Restate word for word the line containing "Party Supplies (83, 290)" and all remaining lines of the entries below.

BEGIN Source material

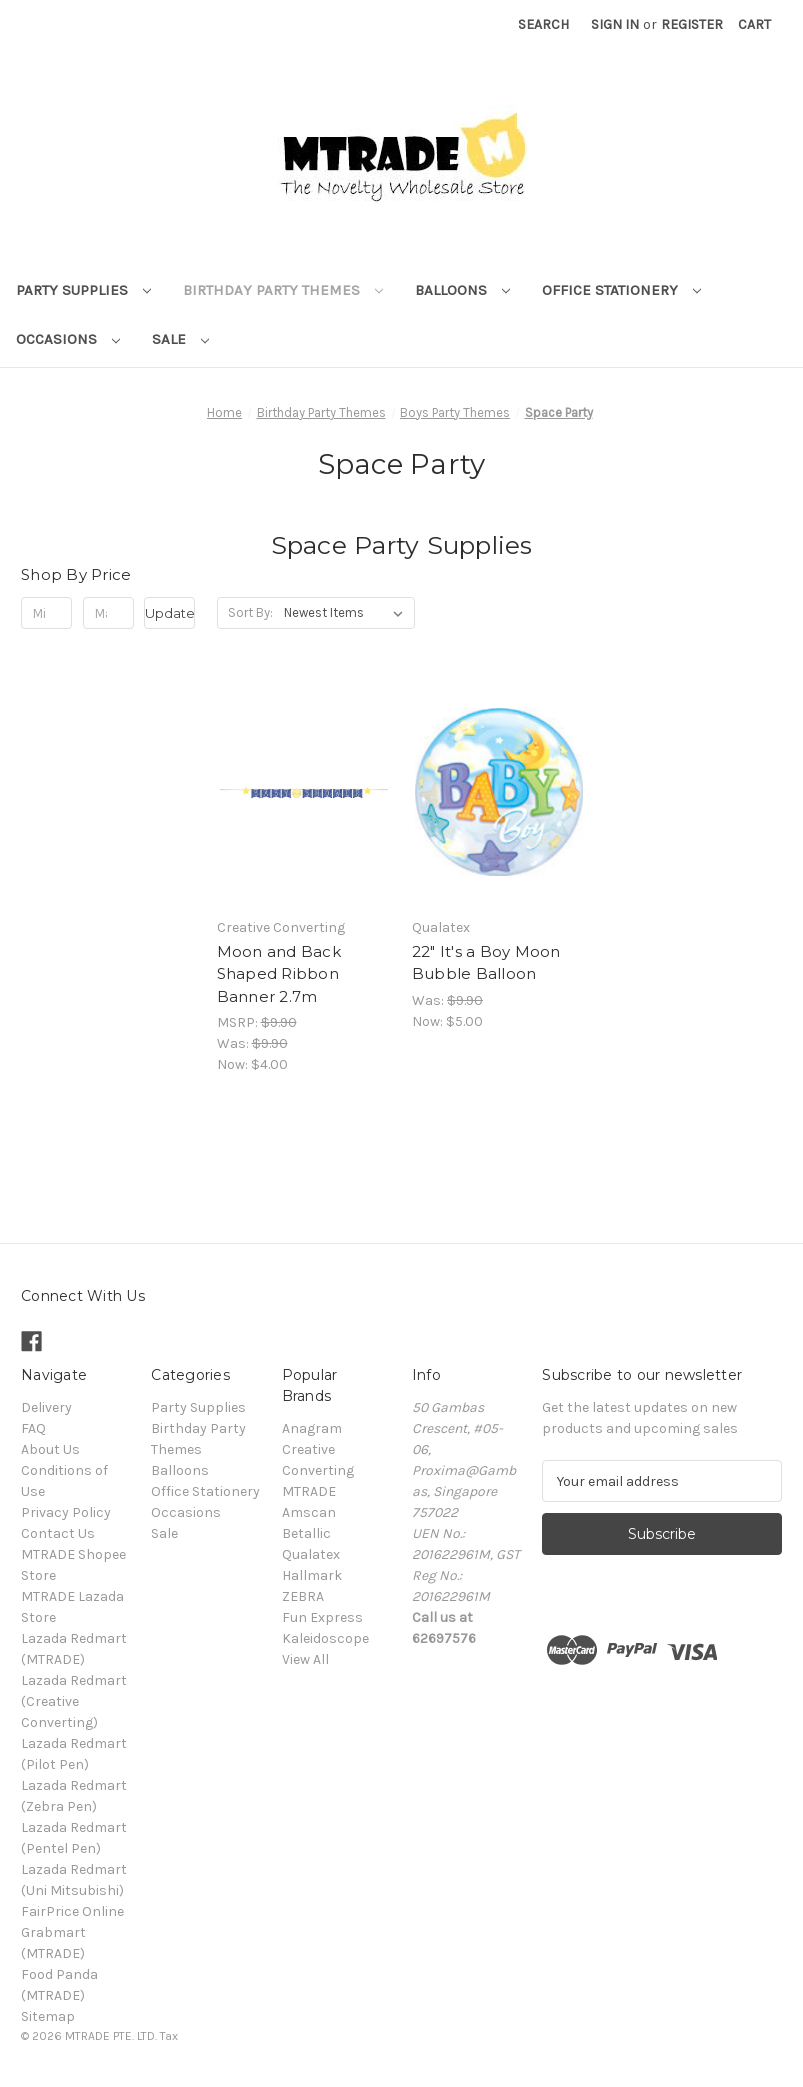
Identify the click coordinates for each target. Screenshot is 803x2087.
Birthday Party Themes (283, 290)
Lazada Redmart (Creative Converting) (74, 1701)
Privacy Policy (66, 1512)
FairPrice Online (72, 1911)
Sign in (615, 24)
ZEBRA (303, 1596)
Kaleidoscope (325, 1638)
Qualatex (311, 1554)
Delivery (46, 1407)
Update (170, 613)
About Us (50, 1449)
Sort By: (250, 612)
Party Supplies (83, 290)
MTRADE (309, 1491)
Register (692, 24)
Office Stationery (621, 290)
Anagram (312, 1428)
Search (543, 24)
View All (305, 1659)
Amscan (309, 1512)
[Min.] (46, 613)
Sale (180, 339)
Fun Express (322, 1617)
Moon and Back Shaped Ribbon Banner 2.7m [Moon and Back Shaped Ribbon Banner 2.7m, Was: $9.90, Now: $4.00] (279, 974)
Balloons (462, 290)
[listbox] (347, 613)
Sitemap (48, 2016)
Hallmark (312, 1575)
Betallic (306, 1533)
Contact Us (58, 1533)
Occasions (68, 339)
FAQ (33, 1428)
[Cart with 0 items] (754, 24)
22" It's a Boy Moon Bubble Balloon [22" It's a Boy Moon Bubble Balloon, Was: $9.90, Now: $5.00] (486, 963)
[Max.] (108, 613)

END Source material

◆ The completed task
Party Supplies (83, 290)
MTRADE (309, 1491)
Register (692, 24)
Office Stationery (621, 290)
Anagram (312, 1428)
Search (543, 24)
View All (305, 1659)
Amscan (309, 1512)
[Min.] (46, 613)
Sale (180, 339)
Fun Express (322, 1617)
Moon and Back Shaped Ribbon Banner 2.7m [Moon and Back Shaped Ribbon Banner 2.7m, Was: $9.90, Now: $4.00] (279, 974)
Balloons (462, 290)
[listbox] (347, 613)
Sitemap (48, 2016)
Hallmark (312, 1575)
Betallic (306, 1533)
Contact Us (58, 1533)
Occasions (68, 339)
FAQ (33, 1428)
[Cart with 0 items] (754, 24)
22" It's a Boy Moon Bubble Balloon [22" It's a Boy Moon Bubble Balloon, Was: $9.90, Now: $5.00] (486, 963)
[Max.] (108, 613)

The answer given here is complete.